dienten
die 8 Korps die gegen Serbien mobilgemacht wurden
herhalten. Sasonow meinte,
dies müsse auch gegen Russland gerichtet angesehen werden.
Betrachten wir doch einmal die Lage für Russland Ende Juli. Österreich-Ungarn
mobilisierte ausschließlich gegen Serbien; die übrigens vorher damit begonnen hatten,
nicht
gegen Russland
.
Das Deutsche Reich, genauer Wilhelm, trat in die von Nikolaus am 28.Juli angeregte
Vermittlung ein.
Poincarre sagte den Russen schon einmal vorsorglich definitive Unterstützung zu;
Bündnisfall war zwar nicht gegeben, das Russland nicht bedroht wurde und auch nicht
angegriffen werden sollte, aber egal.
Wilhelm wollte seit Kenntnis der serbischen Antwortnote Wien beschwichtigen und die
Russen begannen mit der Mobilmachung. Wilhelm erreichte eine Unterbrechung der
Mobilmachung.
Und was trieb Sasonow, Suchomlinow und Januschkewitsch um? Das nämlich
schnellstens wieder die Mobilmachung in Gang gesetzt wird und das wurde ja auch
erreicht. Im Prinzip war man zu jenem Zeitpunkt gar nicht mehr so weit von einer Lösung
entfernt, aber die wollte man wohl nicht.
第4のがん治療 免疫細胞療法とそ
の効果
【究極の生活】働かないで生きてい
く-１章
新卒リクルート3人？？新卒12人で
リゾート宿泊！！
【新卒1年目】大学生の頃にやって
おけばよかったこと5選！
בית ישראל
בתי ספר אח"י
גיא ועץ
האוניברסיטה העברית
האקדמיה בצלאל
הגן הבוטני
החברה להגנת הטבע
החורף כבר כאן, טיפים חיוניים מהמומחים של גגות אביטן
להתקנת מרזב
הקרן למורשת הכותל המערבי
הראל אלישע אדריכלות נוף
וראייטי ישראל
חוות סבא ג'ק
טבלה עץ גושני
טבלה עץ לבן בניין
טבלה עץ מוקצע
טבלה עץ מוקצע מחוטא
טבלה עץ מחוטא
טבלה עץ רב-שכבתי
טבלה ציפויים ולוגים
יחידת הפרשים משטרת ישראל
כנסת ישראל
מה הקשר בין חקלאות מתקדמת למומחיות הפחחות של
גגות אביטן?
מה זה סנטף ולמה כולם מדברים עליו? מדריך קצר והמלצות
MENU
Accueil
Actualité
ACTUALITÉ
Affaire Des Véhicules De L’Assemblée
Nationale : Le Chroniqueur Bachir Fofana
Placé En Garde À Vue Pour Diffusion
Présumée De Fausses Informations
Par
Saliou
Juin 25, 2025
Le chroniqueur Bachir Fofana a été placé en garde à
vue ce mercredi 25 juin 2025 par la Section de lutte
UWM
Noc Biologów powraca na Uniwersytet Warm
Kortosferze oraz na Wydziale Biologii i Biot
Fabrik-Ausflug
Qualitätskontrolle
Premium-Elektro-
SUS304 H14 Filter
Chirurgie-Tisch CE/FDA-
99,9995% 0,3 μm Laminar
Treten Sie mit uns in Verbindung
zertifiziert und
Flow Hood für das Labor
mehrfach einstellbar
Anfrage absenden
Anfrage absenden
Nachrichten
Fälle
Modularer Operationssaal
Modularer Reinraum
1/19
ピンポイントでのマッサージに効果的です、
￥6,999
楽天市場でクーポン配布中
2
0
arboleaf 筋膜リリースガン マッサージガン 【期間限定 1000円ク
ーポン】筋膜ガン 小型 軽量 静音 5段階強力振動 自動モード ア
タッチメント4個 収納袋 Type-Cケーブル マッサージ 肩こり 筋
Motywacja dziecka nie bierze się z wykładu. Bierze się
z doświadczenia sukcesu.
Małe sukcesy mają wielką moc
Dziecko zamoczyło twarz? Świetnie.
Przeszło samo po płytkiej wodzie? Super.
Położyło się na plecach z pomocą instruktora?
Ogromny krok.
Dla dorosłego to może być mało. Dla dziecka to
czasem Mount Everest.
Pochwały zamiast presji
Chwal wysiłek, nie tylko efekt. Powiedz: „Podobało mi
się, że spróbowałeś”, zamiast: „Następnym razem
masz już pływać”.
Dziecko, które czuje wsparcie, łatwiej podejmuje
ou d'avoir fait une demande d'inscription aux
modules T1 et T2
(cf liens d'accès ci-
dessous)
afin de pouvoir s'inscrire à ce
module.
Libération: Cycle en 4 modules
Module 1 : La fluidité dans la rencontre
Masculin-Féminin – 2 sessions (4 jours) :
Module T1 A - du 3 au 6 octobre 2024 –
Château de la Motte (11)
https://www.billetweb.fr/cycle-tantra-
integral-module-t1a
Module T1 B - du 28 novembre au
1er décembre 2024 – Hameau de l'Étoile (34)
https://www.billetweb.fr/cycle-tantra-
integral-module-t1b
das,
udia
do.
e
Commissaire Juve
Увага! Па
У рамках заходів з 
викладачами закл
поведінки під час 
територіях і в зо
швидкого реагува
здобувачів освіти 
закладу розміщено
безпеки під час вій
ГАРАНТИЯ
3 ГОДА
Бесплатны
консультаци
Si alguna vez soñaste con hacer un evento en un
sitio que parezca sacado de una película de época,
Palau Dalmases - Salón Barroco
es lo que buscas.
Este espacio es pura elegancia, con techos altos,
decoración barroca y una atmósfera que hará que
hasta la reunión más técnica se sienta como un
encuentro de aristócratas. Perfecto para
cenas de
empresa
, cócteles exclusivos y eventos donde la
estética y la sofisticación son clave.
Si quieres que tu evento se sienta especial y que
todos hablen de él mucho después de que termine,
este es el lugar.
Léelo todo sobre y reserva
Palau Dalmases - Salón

--- --- ---

- [Assigned task]
Retype the portion of the data above that starts on the line with "SUS304 H14 Filter" and finishes on the line with "Motywacja dziecka nie", including both of those lines.

- [Output of the exercise]
SUS304 H14 Filter
Chirurgie-Tisch CE/FDA-
99,9995% 0,3 μm Laminar
Treten Sie mit uns in Verbindung
zertifiziert und
Flow Hood für das Labor
mehrfach einstellbar
Anfrage absenden
Anfrage absenden
Nachrichten
Fälle
Modularer Operationssaal
Modularer Reinraum
1/19
ピンポイントでのマッサージに効果的です、
￥6,999
楽天市場でクーポン配布中
2
0
arboleaf 筋膜リリースガン マッサージガン 【期間限定 1000円ク
ーポン】筋膜ガン 小型 軽量 静音 5段階強力振動 自動モード ア
タッチメント4個 収納袋 Type-Cケーブル マッサージ 肩こり 筋
Motywacja dziecka nie bierze się z wykładu. Bierze się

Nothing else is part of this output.